Whether it’s getting catcalled or being told to smile, almost every woman deals with street harassment. But it took until this summer to stage the first-ever international conference on street harassment, which took place over the weekend of July 25th at New York University.
Grassroots anti-street-harassment group Hollaback organized the event, welcoming community organizers, nonprofit members, and just plain angry folks to share histories and to air out grievances about everyday sexual harassment.
It’s clear that at the end of the event that street harassment is all about ownership of space. Writer Tanisha Love Ramirez, for example, lamented the social anxiety she’s developed over the years, dealing with street harassment so often she became a recluse and stayed in the one space she knew she could control: “I didn’t want to go to the store, I didn’t want to go out and buy food… and I wouldn’t even go out with my friends or my own little brother. It just got so bad.”
To deal with street harassment, many of the speakers discussed creative ways to redefine public spaces to work for them, from speaking up calmly to taking up breakdancing.
That example comes from Rokafella, a Puerto Rican b-girl goddess, who said she started breakdancing to discourage dudes from bothering her while out. “I really like dancing, but I had problems at the club. [Men] wouldn’t let me dance!” she said. While speaking, she leaned back slowly, stood on her head and suddenly propelled her legs around her body, performing a Helicopter on stage. “You can’t grab my ass while I’m breakdancing,” she said, “Or I’ll kick you in the neck!”
Nicola Briggs is a Tai Chi instructor who found internet fame after fighting back against a predator on the subway in 2010. After successfully humiliating her offender, she encourages all victims of street harassment to speak out without worrying about being polite. “Don’t let good manners ruin your day,” she said, “If someone crosses your boundaries, you can defend yourself… Even if you don’t do what I did, you did the right thing for you, by responding the way you did or didn’t.”
Jimmie Briggs, of the organization Man Up, recalled a time when he was out with his daughter and encountered a man publicly beating a woman. People passed through as though nothing was happening. Briggs, concerned about keeping his daughter safe, but also about setting a good example as a bystander, intervened. “Is there a problem here?” he asked calmly, creating space between the woman and the attacker. Bewildered, the aggressive man simply walked away.
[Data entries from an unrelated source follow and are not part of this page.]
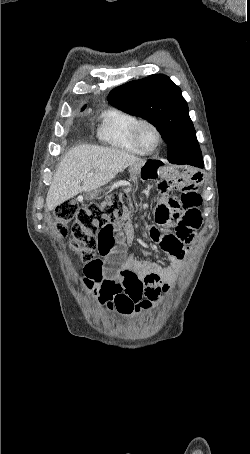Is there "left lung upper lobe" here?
I'll use <instances>...</instances> for the list:
<instances>
[{"label": "left lung upper lobe", "mask_w": 250, "mask_h": 454, "mask_svg": "<svg viewBox=\"0 0 250 454\" xmlns=\"http://www.w3.org/2000/svg\"><path fill=\"white\" fill-rule=\"evenodd\" d=\"M108 101L152 123L168 145V159L188 154L202 157L187 102L166 75H150L121 85L109 93Z\"/></svg>", "instance_id": "left-lung-upper-lobe-1"}]
</instances>
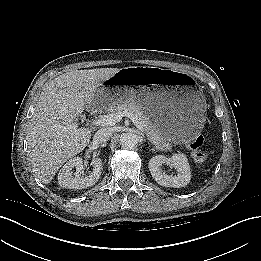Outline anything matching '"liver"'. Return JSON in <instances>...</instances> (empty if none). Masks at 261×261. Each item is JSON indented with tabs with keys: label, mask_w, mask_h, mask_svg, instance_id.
I'll return each mask as SVG.
<instances>
[{
	"label": "liver",
	"mask_w": 261,
	"mask_h": 261,
	"mask_svg": "<svg viewBox=\"0 0 261 261\" xmlns=\"http://www.w3.org/2000/svg\"><path fill=\"white\" fill-rule=\"evenodd\" d=\"M118 68L73 70L50 80L43 88L28 125V153L33 170L49 184L59 168L89 144L91 129L69 130L84 108H95L103 83Z\"/></svg>",
	"instance_id": "1"
}]
</instances>
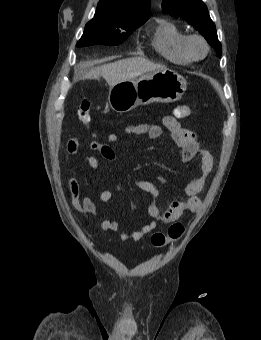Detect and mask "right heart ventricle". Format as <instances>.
<instances>
[{"label": "right heart ventricle", "instance_id": "1", "mask_svg": "<svg viewBox=\"0 0 261 340\" xmlns=\"http://www.w3.org/2000/svg\"><path fill=\"white\" fill-rule=\"evenodd\" d=\"M186 37L187 33L179 25L164 20L155 28L152 46L166 60L179 65H188L193 59L185 50Z\"/></svg>", "mask_w": 261, "mask_h": 340}]
</instances>
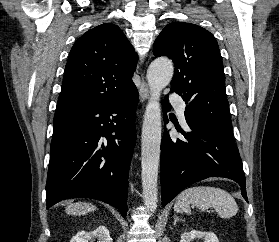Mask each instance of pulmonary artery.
<instances>
[{
  "mask_svg": "<svg viewBox=\"0 0 279 242\" xmlns=\"http://www.w3.org/2000/svg\"><path fill=\"white\" fill-rule=\"evenodd\" d=\"M170 101H171L172 105L174 106L179 118L184 120L186 105H185V102L183 101V99L178 95L172 94V95H170Z\"/></svg>",
  "mask_w": 279,
  "mask_h": 242,
  "instance_id": "1",
  "label": "pulmonary artery"
}]
</instances>
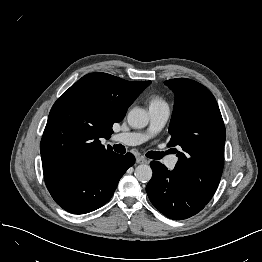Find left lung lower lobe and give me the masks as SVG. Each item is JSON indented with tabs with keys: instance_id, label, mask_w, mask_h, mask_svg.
<instances>
[{
	"instance_id": "1",
	"label": "left lung lower lobe",
	"mask_w": 262,
	"mask_h": 262,
	"mask_svg": "<svg viewBox=\"0 0 262 262\" xmlns=\"http://www.w3.org/2000/svg\"><path fill=\"white\" fill-rule=\"evenodd\" d=\"M150 166L153 176L146 186L147 195L154 207L163 215L173 220H184L205 207L206 204L165 165L152 161Z\"/></svg>"
}]
</instances>
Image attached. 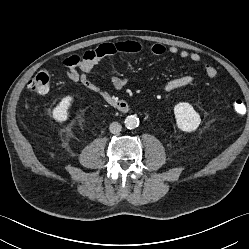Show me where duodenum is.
<instances>
[{
  "label": "duodenum",
  "instance_id": "1",
  "mask_svg": "<svg viewBox=\"0 0 249 249\" xmlns=\"http://www.w3.org/2000/svg\"><path fill=\"white\" fill-rule=\"evenodd\" d=\"M104 99L119 112L125 113L129 110V104L121 98L107 93L104 95Z\"/></svg>",
  "mask_w": 249,
  "mask_h": 249
}]
</instances>
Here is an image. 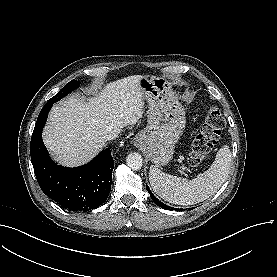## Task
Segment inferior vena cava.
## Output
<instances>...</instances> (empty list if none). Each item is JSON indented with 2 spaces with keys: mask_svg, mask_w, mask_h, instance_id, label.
Masks as SVG:
<instances>
[{
  "mask_svg": "<svg viewBox=\"0 0 277 277\" xmlns=\"http://www.w3.org/2000/svg\"><path fill=\"white\" fill-rule=\"evenodd\" d=\"M118 136V133L116 132H111L107 135V140H113V139H116V137Z\"/></svg>",
  "mask_w": 277,
  "mask_h": 277,
  "instance_id": "1",
  "label": "inferior vena cava"
}]
</instances>
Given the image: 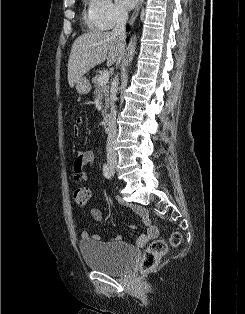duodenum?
<instances>
[{
	"mask_svg": "<svg viewBox=\"0 0 245 314\" xmlns=\"http://www.w3.org/2000/svg\"><path fill=\"white\" fill-rule=\"evenodd\" d=\"M102 125L105 131H110L111 129V115L107 113L102 121Z\"/></svg>",
	"mask_w": 245,
	"mask_h": 314,
	"instance_id": "duodenum-1",
	"label": "duodenum"
}]
</instances>
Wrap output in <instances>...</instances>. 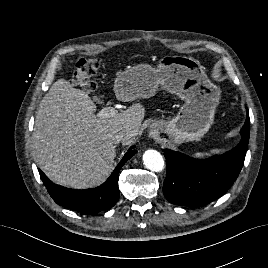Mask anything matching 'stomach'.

Ryann Holmes from Bklyn Boihood brought the home a major point about redefining how masculinity is expressed in public space. Holmes, a queer woman of color who identifies as a boi (or as a queer person whose identity is on the masculine end of the spectrum), explained the ways in which street harassment has impacted her perception of gender and maleness. “We look for images to affirm our own masculinity,” she said, “Some are violent and fucked up. In hopes that these images are going to validate who we are, we [adopt] them.”
Many speakers stressed was that the root cause of street harassment is a violent form of masculinity, which often relies on the disrespect of women. But Holmes showed that the hostility behind street harassment is not just a problem coming from cisgender men. Some of my friends, queer men of color, have actually experienced much degrading harassment by white heterosexual women. “You look good for a Mexican,” said one woman, reaching for his hair. “Mmmm, nice legs,” purred an older woman into my friend’s ear in Union Square. And I often fear for my transgender friends who face harassment from people of all ages and genders.
While street harassment is no doubt about control of power and space more than it is about sexual attraction, it’s a behavior that exists to maintain other structures of power. It’s not as simple as men harassing women; it’s one’s special way to remind you who the bosses are in this world—and those bosses exist across gender, race and class lines.